In artikel 6, negende lid, van Verordening (EEG) 3508/92 is bepaald dat wanneer een
steunaanvraag of de wijzigingen daarop vergezeld moeten gaan van aanvullende
documenten, deze documenten worden geacht deel uit te maken van de aanvraag.
Ingevolge artikel 4, tweede lid sub a, van Verordening (EEG) 3887/92 (door Verordening
(EG) 229/95 aangevuld) mag de steunaanvraag "oppervlakten" na de uiterste datum voor
de indiening ervan nog slechts worden gewijzigd op voorwaarde dat de bevoegde
autoriteiten de wijzigingen uiterlijk op de data als bedoeld in de artikelen 10, 11 en 12 van
Verordening (EEG) nr. 1765/92 van de Raad ontvangen:
- wat de percelen landbouwgrond betreft, in bijzondere gevallen die naar behoren zijn
gemotiveerd, zoals met name een overlijden, een huwelijk, aan- of verkoop of de sluiting
van een pachtovereenkomst. De Lid-Staten stellen de desbetreffende voorwaarden vast.

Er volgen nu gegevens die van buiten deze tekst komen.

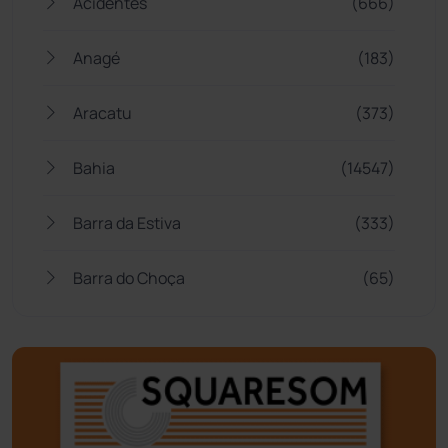
Acidentes
(666)
Anagé
(183)
Aracatu
(373)
Bahia
(14547)
Barra da Estiva
(333)
Barra do Choça
(65)
Belo Campo
(57)
Bom Jesus da Lapa
(510)
Boquira
(152)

Artikel 5 bis van de Verordening (EEG) 3887/92, door Verordening (EG) 229/95
ingevoegd, bepaalt dat onverminderd de voorschriften van de artikelen 4 en 5 in geval van
een klaarblijkelijke fout, een steunaanvraag na de indiening op elk moment kan worden
aangepast.
Ingevolge artikel 9, tweede lid, van Verordening (EEG) 3887/92 wordt, wanneer wordt
vastgesteld dat de in de steunaanvraag "oppervlakten" aangegeven oppervlakte groter is
dan de geconstateerde oppervlakte, het steunbedrag berekend op basis van de bij de
controle feitelijk geconstateerde oppervlakte. Behoudens overmacht wordt de feitelijk
geconstateerde oppervlakte echter verlaagd met tweemaal het vastgestelde verschil
wanneer dit groter dan 3% van de geconstateerde oppervlakte of dan 2 ha en niet groter dan
20% van de geconstateerde oppervlakte is.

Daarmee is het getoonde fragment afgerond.